Orhan Pamuk's (who recently won the Nobel prize for literature) "Snow" is the tale of Ka (the protagonist) who has spent several years in Frankfurt, in the season of Kar (aka Snow) goes to the city of Kars (in north-eastern Turkey bordering Russia) to report on the several suicides committed by the "head-scarf girls" and to meet his old lover Ipek in the hope of reviving the old romantic flame.
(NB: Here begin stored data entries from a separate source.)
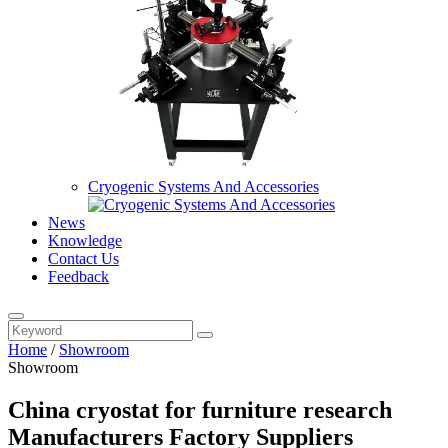
Cryogenic Systems And Accessories
News
Knowledge
Contact Us
Feedback
Home
/
Showroom
Showroom
China cryostat for furniture research
Manufacturers Factory Suppliers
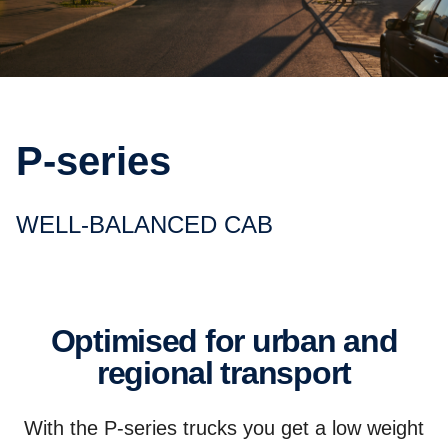
P-series
WELL-BALANCED CAB
Optimised for urban and
regional transport
With the P-series trucks you get a low weight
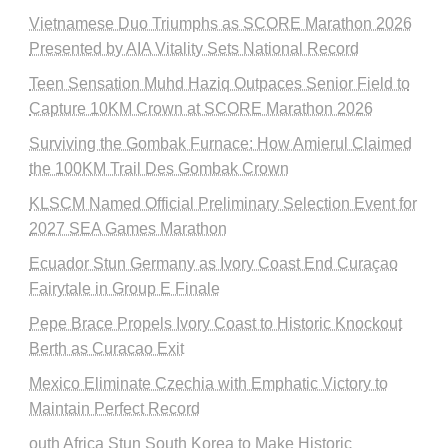
Vietnamese Duo Triumphs as SCORE Marathon 2026
Presented by AIA Vitality Sets National Record
Teen Sensation Muhd Haziq Outpaces Senior Field to
Capture 10KM Crown at SCORE Marathon 2026
Surviving the Gombak Furnace: How Amierul Claimed
the 100KM Trail Des Gombak Crown
KLSCM Named Official Preliminary Selection Event for
2027 SEA Games Marathon
Ecuador Stun Germany as Ivory Coast End Curaçao
Fairytale in Group E Finale
Pepe Brace Propels Ivory Coast to Historic Knockout
Berth as Curacao Exit
Mexico Eliminate Czechia with Emphatic Victory to
Maintain Perfect Record
outh Africa Stun South Korea to Make Historic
Snow is not an easy book to read or like. Contrary to its name, it is heavy, not because it is overly philosophical but because it is too less so. It is fluffy and yet leaden: which might also describe some of what Ka sees in Kars. A society torn between fanatical secularism proposed by the State and Islamic radicalism proposed by cultural roots. This is essentially what Mr. Pamuk has been trying to explore all his life. He is the classic immigrant who can see the provincialism of his original homeland and sneer at it but cannot help but reject the modernism of his new home either. It is the classic dilemma that defines immigration in general and brings about the middle-path that ends up changing societies: more to which people migrate than from where they migrate.

Unfortunately for us, Snow is pretentious and repetitive. It's overuse of 'Snow' as a metaphor for pretty much everything (love, distance, beauty, cover-up, joy, sadness, commonness, difference, you name it) is cloying and makes it impossible to plow ahead. It's overuse of the word 'Snow' not just as a metaphor but for itself every other sentence is also jarring. It starts to hurt.

Snow's style is literary with heavy influence from others before who explored the east or mid-east from Western eyes. Dostoevsky and Conrad come to mind immediately (but they do almost all the time) and one could see hints of Prince Mishkin and even glimpses of Raskonikov in Ka. However, as an outside but not necessarily a wild thought, Ka (following the the inclusive pattern of naming his prime characters: Kars - city, Kar -snow, Ka - the hero) might actually be at heart closer to Kafka's K than anyone else. His utter dislocation, albeit fueled by differing cultural views rather than just a general sense of being lost amidst the oppressing social structure, is basically an emotion personified by Joseph K (The Trial, The Castle). While K does not understand the world around him and generally doesn't make an attempt, Ka seems to make too much effort and then seems to give up to easily. He is essentially a coward once-to-often guised as a skeptic.

Snow is full of characters, alas only some of them interesting. Ka's love Ipek is a rather boring character though the final propulsion to the novel and its fulcrum is essentially provided by her indiscretion. In contrast, Kadife, Ipek's younger sister is feisty and far more elegant. However, the real force of the novel is two contrasting philosophies presented by the all-powerful stage actor Sunay Zaim (a shadow of Atatürk's) and the equally charming but enigmatic Blue, a fundamentalist who really is the only force that keeps the pages together. Pamuk never allows them to be face to face and he uses Ka as a sort of interpreter between the two presenting and digesting their ideas without being really touched by any. While Blue is the motor of the book, it is the young Islamist Najib who provides its soul and Pamuk clearly wanting to make a statement kills him early on (this is not a spoiler -- Pamuk tells you this upfront sort of laying down the foundation of his covert pessimism.)

I struggled through the almost 500 page book. I really did. There were many times, specially about half-way through, I saw no reason to move on because I thought I knew what was going to happen. However, Pamuk has some tricks up his sleeves, he pulls the right kind of gargoyle out at the right time and kept me going.

I wasn't utterly disappointed at the end. Books to me are a mirror into another life that I could never have or know about. The fantasy of Snow is the type where the fact that it is is often more important than the fact that it isn't fantastic.